### WHAT TO DO
Please repeat exactly the lines below from the one containing "Image resolution: width=1233, height=1658." down to the one containing "Next New Thing", both included, and nothing else.

### INPUT FOR THIS TASK
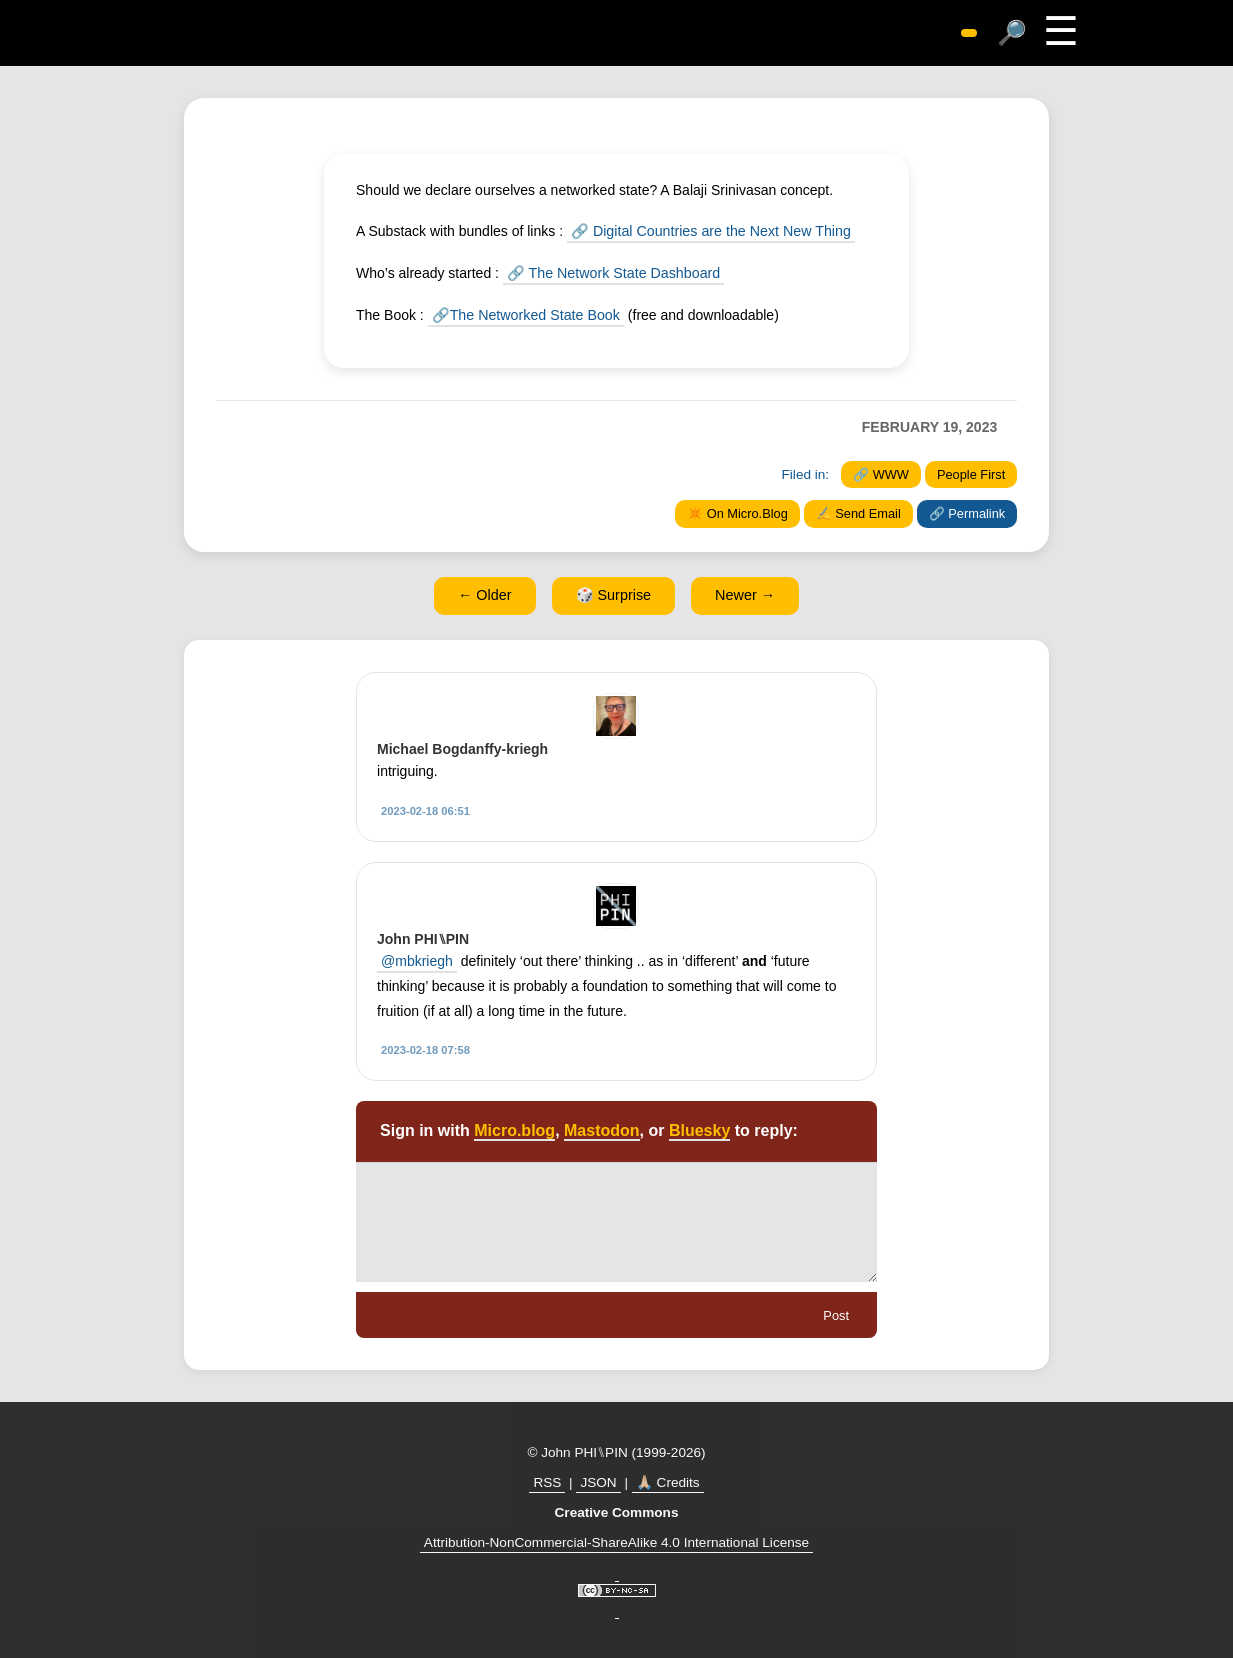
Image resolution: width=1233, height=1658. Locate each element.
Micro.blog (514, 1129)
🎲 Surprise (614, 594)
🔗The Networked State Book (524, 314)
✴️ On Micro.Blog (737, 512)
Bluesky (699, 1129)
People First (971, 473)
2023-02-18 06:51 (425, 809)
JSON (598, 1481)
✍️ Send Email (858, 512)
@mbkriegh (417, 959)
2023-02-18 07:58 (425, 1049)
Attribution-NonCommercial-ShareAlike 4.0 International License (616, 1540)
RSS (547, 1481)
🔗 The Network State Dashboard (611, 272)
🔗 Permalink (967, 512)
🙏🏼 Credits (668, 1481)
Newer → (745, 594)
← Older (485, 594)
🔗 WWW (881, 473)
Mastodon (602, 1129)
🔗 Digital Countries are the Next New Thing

---

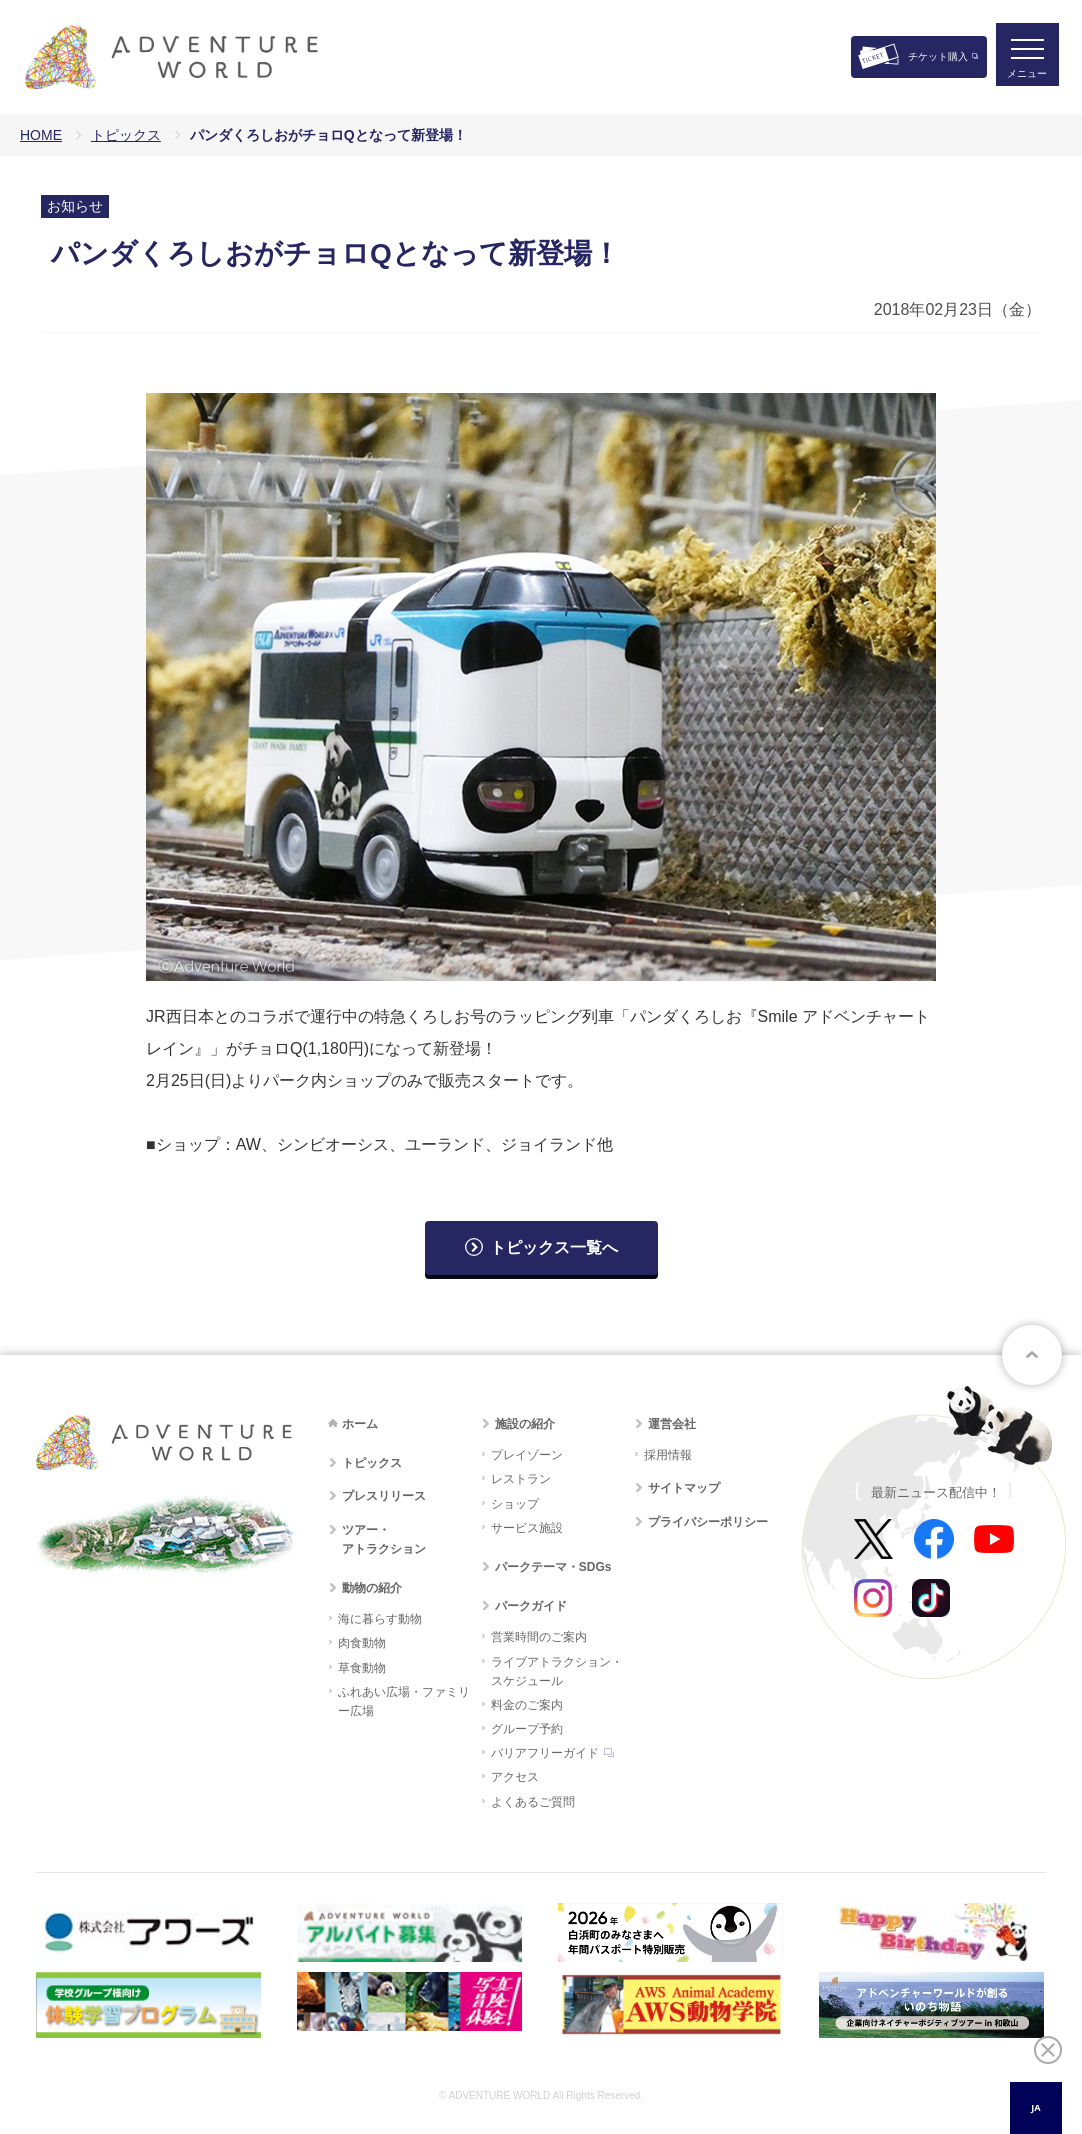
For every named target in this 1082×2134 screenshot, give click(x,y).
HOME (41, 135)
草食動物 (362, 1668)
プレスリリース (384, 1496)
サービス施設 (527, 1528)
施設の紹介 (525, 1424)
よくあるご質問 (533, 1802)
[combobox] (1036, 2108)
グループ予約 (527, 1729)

### RESULT OF THIS TASK
Image resolution: width=1233, height=1658. Locate each element.
Micro.blog (514, 1129)
🎲 Surprise (614, 594)
🔗The Networked State Book (524, 314)
✴️ On Micro.Blog (737, 512)
Bluesky (699, 1129)
People First (971, 473)
2023-02-18 06:51 (425, 809)
JSON (598, 1481)
✍️ Send Email (858, 512)
@mbkriegh (417, 959)
2023-02-18 07:58 (425, 1049)
Attribution-NonCommercial-ShareAlike 4.0 International License (616, 1540)
RSS (547, 1481)
🔗 The Network State Dashboard (611, 272)
🔗 Permalink (967, 512)
🙏🏼 Credits (668, 1481)
Newer → (745, 594)
← Older (485, 594)
🔗 WWW (881, 473)
Mastodon (602, 1129)
🔗 Digital Countries are the Next New Thing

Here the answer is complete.